See also: Akram, Samina. Master File: 1–24–76.
See also. Was that the equivalent of reducing her to a footnote in his life?
‘Bastard,’ I muttered under my breath in the direction of the Archivist’s room. I sat on the window sill, which looked down on Clifton Bridge with its steady stream of traffic, and turned my attention to the first clipping, pasted on to stiff white paper. The first thing I saw was a banner headline: WEEP, PAKISTAN!
The memory of his death stepped into my mind.
It was just a sound at first, a low sobbing. And then a taste — guava. I had been in the back garden of my father’s house, eating fruit that wasn’t yet ripe enough to be eaten without consequences, and my stomach hurt. So when I walked indoors and heard the sobbing I was in no mood to be sympathetic towards Rabia, weeping over her favourite pair of jeans which the dhobi had lost.

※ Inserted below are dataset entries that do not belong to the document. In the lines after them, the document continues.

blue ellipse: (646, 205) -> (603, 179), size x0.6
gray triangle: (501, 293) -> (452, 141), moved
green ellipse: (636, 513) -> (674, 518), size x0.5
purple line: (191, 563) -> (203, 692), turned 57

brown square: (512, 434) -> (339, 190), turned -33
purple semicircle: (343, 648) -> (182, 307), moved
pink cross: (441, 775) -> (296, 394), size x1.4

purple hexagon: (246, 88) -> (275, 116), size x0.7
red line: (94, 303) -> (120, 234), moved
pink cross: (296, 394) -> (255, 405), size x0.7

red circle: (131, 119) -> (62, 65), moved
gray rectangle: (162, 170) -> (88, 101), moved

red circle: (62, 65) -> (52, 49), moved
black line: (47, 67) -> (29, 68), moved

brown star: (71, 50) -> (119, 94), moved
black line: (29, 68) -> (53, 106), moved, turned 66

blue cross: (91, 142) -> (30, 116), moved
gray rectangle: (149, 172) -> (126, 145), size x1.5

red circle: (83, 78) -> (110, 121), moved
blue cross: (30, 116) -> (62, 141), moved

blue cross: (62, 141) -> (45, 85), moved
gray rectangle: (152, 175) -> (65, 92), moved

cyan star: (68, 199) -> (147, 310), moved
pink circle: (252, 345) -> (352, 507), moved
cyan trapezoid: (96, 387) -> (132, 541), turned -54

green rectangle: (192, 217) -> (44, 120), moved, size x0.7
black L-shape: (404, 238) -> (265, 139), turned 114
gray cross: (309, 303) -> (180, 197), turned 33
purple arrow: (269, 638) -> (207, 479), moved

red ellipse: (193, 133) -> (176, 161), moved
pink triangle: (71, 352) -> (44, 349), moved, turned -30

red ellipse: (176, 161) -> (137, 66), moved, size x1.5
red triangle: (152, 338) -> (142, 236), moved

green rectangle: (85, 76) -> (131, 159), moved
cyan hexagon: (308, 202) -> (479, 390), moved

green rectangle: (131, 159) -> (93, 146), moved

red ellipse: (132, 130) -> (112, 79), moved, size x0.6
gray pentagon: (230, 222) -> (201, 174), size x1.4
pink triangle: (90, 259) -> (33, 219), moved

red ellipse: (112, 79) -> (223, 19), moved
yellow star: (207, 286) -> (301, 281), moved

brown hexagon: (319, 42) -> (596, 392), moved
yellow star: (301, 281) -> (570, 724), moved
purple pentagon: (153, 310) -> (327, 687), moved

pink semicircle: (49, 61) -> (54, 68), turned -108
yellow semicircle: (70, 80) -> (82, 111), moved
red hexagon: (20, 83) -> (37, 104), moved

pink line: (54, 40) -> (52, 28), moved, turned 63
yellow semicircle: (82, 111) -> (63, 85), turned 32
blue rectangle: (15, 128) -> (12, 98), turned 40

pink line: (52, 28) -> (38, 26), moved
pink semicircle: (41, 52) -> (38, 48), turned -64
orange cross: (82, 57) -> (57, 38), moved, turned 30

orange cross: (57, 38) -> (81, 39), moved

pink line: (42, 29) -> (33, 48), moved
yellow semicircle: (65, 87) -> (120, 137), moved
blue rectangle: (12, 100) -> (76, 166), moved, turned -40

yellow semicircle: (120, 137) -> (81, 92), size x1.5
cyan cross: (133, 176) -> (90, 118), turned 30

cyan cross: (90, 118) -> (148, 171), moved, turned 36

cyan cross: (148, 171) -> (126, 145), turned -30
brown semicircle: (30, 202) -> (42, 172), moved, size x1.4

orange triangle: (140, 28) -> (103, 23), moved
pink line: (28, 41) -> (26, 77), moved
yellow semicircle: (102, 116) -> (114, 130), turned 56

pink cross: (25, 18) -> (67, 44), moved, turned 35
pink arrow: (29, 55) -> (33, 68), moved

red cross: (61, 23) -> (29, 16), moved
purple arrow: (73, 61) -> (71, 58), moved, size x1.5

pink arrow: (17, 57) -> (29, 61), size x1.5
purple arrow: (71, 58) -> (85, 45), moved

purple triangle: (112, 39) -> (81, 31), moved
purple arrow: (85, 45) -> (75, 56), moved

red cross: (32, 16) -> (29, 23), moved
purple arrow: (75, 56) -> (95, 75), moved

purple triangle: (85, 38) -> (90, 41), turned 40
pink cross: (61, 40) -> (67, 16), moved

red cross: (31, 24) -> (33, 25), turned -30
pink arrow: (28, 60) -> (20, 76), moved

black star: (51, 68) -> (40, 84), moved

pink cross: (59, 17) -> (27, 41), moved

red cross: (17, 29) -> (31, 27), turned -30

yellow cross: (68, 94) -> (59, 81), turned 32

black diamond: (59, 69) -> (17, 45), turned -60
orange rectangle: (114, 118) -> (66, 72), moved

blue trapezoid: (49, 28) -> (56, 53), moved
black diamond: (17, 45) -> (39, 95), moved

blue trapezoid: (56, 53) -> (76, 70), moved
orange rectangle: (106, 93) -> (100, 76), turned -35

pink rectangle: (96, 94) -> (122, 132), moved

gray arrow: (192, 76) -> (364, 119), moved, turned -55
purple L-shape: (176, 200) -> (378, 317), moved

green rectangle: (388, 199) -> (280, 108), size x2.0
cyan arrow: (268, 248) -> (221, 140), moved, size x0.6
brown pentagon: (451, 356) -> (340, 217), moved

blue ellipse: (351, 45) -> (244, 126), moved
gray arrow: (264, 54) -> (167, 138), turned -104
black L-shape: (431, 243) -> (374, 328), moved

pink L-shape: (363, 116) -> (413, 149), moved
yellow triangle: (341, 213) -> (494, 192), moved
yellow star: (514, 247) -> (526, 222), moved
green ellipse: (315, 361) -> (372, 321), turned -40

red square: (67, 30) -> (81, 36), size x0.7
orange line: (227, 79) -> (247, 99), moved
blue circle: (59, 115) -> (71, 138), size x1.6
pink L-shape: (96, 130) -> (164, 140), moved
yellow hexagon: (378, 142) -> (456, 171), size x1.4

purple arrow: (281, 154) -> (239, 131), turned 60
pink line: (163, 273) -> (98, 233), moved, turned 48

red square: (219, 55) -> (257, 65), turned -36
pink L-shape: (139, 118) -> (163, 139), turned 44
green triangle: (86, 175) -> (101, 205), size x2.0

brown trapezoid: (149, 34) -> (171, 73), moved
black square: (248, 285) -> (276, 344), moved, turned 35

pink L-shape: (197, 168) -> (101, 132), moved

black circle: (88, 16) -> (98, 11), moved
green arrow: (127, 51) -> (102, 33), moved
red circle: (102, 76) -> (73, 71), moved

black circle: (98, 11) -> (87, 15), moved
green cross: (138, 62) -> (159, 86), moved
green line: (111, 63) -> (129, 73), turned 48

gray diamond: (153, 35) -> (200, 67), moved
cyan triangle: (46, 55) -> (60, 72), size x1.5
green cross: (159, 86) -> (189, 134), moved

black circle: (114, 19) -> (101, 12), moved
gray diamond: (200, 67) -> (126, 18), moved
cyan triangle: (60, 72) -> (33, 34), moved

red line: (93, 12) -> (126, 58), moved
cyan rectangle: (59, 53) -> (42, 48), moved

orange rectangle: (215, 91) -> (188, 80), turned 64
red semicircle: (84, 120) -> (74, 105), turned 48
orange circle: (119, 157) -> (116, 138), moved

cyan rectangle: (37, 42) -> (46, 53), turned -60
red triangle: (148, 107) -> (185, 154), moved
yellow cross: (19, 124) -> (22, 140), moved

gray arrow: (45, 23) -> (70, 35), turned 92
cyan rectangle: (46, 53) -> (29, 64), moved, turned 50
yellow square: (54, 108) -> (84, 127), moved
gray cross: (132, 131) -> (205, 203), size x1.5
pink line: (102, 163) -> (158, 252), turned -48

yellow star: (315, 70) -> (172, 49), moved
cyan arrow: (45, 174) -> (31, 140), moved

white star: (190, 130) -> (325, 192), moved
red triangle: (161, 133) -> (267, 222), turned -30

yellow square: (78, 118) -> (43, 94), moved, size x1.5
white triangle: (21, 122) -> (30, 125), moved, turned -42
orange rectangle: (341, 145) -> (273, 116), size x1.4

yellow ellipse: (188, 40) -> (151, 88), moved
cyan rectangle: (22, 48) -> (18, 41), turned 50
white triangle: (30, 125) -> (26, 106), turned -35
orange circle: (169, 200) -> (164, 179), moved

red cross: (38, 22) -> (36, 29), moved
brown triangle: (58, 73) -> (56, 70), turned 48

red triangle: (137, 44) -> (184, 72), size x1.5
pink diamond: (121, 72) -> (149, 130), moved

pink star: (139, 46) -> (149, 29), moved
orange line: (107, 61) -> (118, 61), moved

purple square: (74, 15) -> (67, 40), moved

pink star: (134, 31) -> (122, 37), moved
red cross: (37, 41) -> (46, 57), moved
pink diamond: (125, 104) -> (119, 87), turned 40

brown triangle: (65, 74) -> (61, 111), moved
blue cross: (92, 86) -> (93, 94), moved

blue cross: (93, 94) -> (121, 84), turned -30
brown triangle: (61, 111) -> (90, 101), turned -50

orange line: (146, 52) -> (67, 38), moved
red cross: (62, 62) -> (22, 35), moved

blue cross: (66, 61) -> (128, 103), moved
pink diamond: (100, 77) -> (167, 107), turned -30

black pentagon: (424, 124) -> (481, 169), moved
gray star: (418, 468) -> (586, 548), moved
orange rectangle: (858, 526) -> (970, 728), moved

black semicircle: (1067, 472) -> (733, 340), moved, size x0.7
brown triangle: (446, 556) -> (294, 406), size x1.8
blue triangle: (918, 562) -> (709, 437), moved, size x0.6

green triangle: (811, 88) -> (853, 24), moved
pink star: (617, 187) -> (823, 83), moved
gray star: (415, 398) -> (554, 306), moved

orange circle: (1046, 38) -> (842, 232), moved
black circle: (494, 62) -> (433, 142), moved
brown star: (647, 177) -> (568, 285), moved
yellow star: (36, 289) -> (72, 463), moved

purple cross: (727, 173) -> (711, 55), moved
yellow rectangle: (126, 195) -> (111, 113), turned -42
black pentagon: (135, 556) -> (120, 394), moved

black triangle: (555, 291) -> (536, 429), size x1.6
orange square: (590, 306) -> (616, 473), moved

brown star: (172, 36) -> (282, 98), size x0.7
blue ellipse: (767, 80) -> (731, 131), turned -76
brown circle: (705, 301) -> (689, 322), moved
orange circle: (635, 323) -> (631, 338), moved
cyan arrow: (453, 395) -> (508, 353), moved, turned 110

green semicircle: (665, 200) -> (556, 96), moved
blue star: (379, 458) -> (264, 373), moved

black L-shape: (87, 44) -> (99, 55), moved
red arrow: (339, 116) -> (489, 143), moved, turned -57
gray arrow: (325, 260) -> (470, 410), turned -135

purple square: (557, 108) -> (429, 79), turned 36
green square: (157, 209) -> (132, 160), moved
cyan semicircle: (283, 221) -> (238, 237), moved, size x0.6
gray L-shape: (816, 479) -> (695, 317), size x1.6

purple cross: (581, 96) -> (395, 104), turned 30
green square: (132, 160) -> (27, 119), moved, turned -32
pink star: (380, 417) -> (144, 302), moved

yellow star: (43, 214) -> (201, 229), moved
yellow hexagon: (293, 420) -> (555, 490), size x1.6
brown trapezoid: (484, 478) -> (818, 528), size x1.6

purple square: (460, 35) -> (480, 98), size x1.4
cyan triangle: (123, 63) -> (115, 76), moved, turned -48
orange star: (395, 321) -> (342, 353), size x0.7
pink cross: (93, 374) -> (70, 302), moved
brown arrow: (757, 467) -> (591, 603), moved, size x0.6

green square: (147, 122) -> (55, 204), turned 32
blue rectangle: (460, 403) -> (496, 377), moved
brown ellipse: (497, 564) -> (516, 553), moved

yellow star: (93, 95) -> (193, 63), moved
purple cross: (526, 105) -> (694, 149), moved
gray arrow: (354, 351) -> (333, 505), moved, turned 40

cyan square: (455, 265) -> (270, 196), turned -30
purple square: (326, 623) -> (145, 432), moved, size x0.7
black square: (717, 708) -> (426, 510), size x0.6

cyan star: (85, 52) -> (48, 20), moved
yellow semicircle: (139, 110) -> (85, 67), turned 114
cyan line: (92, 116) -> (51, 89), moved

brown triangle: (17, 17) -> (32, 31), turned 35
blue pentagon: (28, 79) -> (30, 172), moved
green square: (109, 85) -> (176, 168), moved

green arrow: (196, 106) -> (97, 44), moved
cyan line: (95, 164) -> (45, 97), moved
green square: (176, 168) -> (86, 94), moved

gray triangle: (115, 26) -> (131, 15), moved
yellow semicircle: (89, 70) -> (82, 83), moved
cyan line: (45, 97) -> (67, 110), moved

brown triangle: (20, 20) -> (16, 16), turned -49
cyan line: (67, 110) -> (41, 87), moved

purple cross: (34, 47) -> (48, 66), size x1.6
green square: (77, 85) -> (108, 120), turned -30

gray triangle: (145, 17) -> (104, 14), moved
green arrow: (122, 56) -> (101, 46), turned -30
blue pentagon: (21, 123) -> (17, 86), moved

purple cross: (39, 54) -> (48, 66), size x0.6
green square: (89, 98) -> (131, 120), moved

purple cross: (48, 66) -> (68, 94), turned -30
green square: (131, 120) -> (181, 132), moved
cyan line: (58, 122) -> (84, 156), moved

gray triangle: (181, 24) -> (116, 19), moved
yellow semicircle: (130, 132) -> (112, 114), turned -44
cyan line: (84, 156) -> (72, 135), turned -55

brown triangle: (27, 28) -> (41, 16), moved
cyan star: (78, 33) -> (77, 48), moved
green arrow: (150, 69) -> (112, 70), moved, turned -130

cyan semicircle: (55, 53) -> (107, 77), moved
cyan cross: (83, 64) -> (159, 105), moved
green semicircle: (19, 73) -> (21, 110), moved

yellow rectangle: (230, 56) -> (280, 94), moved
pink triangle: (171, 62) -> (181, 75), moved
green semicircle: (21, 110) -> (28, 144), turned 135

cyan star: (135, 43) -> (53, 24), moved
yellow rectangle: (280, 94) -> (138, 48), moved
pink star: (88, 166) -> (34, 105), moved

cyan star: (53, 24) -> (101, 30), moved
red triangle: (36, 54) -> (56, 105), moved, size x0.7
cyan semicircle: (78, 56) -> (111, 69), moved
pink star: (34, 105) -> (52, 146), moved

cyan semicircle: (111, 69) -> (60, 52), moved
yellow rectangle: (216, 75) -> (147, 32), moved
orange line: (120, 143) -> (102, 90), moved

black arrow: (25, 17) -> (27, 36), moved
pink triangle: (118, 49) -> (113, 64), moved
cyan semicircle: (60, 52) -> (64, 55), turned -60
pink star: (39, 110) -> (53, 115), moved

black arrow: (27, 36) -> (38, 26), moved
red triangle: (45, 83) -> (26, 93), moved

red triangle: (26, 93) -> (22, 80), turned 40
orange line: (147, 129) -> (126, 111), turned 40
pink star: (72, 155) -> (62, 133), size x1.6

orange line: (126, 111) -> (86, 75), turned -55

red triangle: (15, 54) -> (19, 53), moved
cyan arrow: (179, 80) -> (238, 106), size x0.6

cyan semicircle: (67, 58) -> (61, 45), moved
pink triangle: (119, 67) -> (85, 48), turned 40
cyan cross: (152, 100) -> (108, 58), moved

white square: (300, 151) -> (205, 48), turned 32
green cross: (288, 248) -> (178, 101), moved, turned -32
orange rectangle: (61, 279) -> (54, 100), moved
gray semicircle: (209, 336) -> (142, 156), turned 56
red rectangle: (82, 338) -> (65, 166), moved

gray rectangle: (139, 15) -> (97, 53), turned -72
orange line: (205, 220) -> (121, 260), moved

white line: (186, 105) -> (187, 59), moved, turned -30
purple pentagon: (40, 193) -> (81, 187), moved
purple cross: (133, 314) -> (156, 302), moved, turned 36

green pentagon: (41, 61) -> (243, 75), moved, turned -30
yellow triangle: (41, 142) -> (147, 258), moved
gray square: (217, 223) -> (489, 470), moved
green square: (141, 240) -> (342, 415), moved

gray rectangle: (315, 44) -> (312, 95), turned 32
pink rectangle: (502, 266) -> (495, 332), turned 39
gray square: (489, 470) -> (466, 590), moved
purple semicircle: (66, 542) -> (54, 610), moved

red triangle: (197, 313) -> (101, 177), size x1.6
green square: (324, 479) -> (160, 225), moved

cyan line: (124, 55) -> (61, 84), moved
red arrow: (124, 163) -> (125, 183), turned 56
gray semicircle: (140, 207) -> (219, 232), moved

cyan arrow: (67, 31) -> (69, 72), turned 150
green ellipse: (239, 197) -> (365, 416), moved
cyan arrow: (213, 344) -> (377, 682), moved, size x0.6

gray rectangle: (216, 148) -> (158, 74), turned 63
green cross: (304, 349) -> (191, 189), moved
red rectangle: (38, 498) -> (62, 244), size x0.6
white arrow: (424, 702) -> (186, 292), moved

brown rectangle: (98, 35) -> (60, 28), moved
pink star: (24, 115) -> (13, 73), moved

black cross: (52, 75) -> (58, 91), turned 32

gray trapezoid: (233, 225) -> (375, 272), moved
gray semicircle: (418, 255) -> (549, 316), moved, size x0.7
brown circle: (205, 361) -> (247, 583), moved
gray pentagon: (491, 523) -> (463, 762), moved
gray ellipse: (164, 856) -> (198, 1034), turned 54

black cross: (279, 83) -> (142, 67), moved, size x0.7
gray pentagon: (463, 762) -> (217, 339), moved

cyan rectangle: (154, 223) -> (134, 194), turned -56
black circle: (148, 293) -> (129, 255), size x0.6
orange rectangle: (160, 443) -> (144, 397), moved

‘Stop the melodrama!’ I yelled towards the room from which I could hear the weeping. ‘You’ll find a replacement soon enough.’
The door, which was slightly ajar, opened, and I saw my mother through it, her face grotesque with mascara tears, looking at me with such shock that I knew I had given rise to an emotion within her which she never before knew she could feel towards me. Then Beema walked through the door, shut it behind her and put both her hands on my shoulders.